YOUR GOAL: Which lines of the data hold the word "rectangulaire"? Copy all of them.
##### INPUT DATA
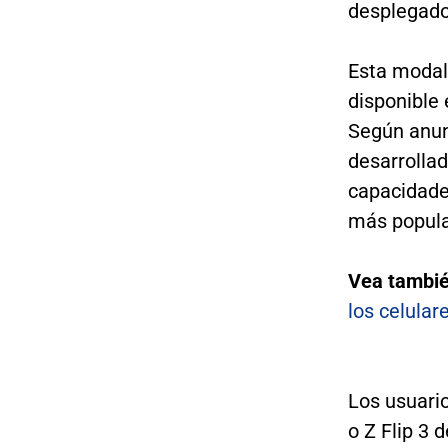
desplegado
Esta modal
disponible
Según anun
desarrolla
capacidade
más popula
Vea tambi
los celular
Los usuari
o Z Flip 3 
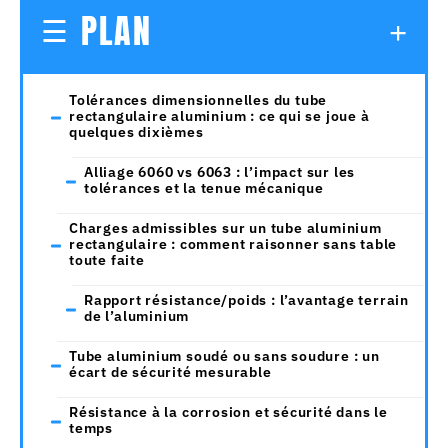
PLAN
Tolérances dimensionnelles du tube
rectangulaire aluminium : ce qui se joue à
quelques dixièmes
Alliage 6060 vs 6063 : l’impact sur les
tolérances et la tenue mécanique
Charges admissibles sur un tube aluminium
rectangulaire : comment raisonner sans table
toute faite
Rapport résistance/poids : l’avantage terrain
de l’aluminium
Tube aluminium soudé ou sans soudure : un
écart de sécurité mesurable
Résistance à la corrosion et sécurité dans le
temps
##########
EXERCISE ANSWER:
rectangulaire aluminium : ce qui se joue à
rectangulaire : comment raisonner sans table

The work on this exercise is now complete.